Comparison of experimental and numerical results of vertical displacements of rails and sleepers of ballasted track under a Cyclic-I loading and b Cyclic-II loading

Fig. 8

Comparison of experimental and numerical results of vertical displacements of rails and sleepers of Max-Bögl slab track under a Cyclic-I loading and b Cyclic-II loading

Fig. 9

Numerical comparison of vertical displacement of rails and sleepers of Max-Bögl and NBT slab tracks under a Cyclic-I loading and b Cyclic-II loading

The superstructure parameters in the numerical models were taken the same as the values obtained from the experimental work or from the suppliers. However, the soil calibration required more detailed analysis. The elastic properties of the soil were obtained from the insitu DCP and PLT tests. The dynamic Young’s modulus calculated based on the PLT tests and the equations, proposed by Licthberger [4] and Ramos et al. [61], show significant differences between numerical and experimental input parameters. The values obtained from the in situ tests represent the values during construction of the substructure. These values increased dramatically during testing because of the stiffening of the soil. The DCP tests performed after the experiments proved that the soil stiffness increased three times as shown in Table 2.

Table 2 The soil parameters obtained from the experimental and numerical analysis

After calibrating the slab track parameters with the GRAFT-II experimental results, the NBT slab track was then compared against the Max-Bögl slab track, as illustrated in Fig. 9. These were subjected to Cyclic-I and Cyclic-II loading, as presented previously. The obtained numerical results in terms of displacements at the selected nodal points of the rails and sleepers show that the behaviour of both tracks is very similar. Indeed, the numerical models of the Max-Bögl and NBT slab tracks only show minor differences and, as a consequence, the difference in the obtained results was less than 0.1%.

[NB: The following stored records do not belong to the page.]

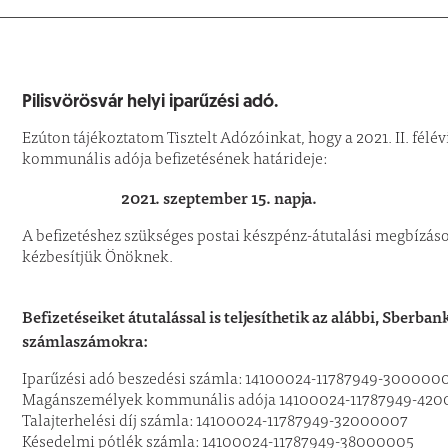
Pilisvörösvár helyi iparűzési adó.
Ezúton tájékoztatom Tisztelt Adózóinkat, hogy a 2021. II. fél
kommunális adója befizetésének határideje:
2021. szeptember 15. napja.
A befizetéshez szükséges postai készpénz-átutalási megbízáso
kézbesítjük Önöknek.
Befizetéseiket átutalással is teljesíthetik az alábbi, Sberb
számlaszámokra:
Iparűzési adó beszedési számla: 14100024-11787949-300000
Magánszemélyek kommunális adója 14100024-11787949-42
Talajterhelési díj számla: 14100024-11787949-32000007
Késedelmi pótlék számla: 14100024-11787949-38000005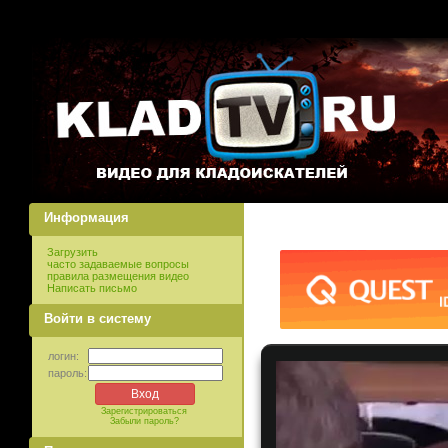
Информация
Загрузить
часто задаваемые вопросы
правила размещения видео
Написать письмо
Войти в систему
логин:
пароль:
Зарегистрироваться
Забыли пароль?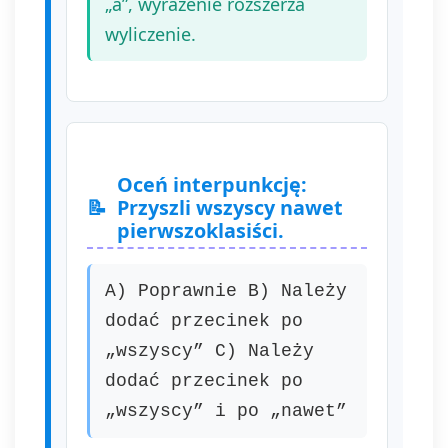
„a”, wyrażenie rozszerza
wyliczenie.
Oceń interpunkcję:
Przyszli wszyscy nawet
pierwszoklasiści.
A) Poprawnie B) Należy
dodać przecinek po
„wszyscy” C) Należy
dodać przecinek po
„wszyscy” i po „nawet”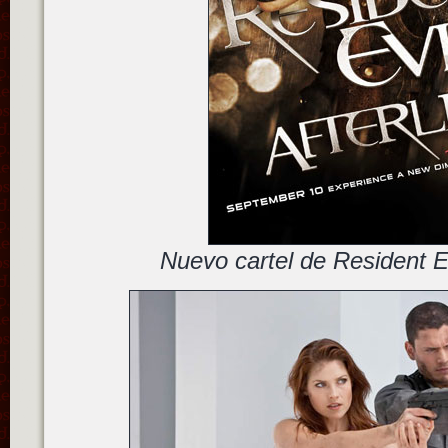
Nuevo cartel de Resident Ev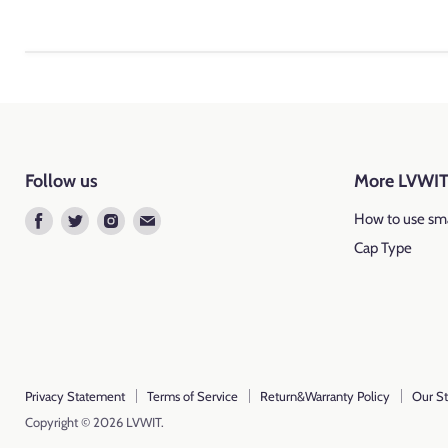
Follow us
More LVWI
Find
Find
Find
Find
How to use sma
us
us
us
us
Cap Type
on
on
on
on
Facebook
Twitter
Instagram
E-
mail
Privacy Statement
Terms of Service
Return&Warranty Policy
Our St
Copyright © 2026 LVWIT.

The numerical results of Figs. 7, 8 and 9 also prove that the elastic displacements of the slab tracks were significantly lower than those of the ballasted track. The displacement of the rail was highly influenced by the railpads. It is estimated that 85% of the rail displacement on the ballasted track was caused by the rail pad and, in the slab track case, it is 95%. Another notable advantage of the slab track was linked to the stress distribution in the soil. As it can be seen from the stress distribution in Fig. 10, the stress levels in FPL were much lower and more uniform than those in the ballasted track. It is worth noting that the contour plots on the deformed shapes in the figures are made smooth in order to make the contour intervals between the mesh grids continuous. The pressure under the ballast was more focused in the direction of the sleepers, which caused a more concentrated stress area while the slab track distributed the load over a larger area and hence with a reduced stress magnitude. The displacement of the slab was also more uniform unlike in the ballasted track case, where the sleepers displaced more than the ballast located in between the sleepers.

Fig. 10

Stresses in the centre of the soil under the peak of the Cyclic-II: a Max-Bögl slab track; b ballasted track HBL; c NBT slab track

The stress contour plots in the soil, in Fig. 10, show the stress distribution under the tracks and while the stress under the slab track is uniformly distributed over a larger area, the stress distribution was more concentrated locally, i.e. under the sleepers, in the case of ballasted track. The difference between the stress levels under the Max-Bögl track and NBT was negligibly small.

3.3 Train loads

Separate models for the vehicle and the track–ground system can be used to model the dynamic response induced by a moving train. Rigid body models can be used for vehicle components like car bodies, bogies, and wheels. The springs and dampers that link the rigid bodies mimic the primary and secondary suspensions. By defining the nodal forces corresponding to the moving loads as a function of time, the response of a finite element system to the moving loads can be computed. In the case of a moving vehicle, however, the loads are determined by the vehicle’s dynamic reaction as well as the track system. To integrate a vehicle multi-body model with FE models of the track, a user-defined subroutine is usually utilised. Because of the interaction between the two programmes, the simulations take longer times compared to modelling methods without such user-defined subroutines. Instead, an alternative technique has been developed, which makes use of the large (finite) sliding contact model in Abaqus [56]. The technique was validated using the same procedure used by Saleeb and Kumar [55] on a basic moving vehicle–bridge interaction scenario that was simulated without the need of an external subroutine. In summary, this technique entails doing a static analysis, first, followed by an implicit dynamic analysis based on the results of the static analysis. Shih et al. [56] developed this method in Abaqus. The node-to-surface contact feature is used to mimic a sliding motion on a frictionless surface, whereas the default contact attribute “hard contact” is used to simulate the contact dampening. Constant velocity is achieved by specifying the displacement of the moving item along the direction of motion at each time step.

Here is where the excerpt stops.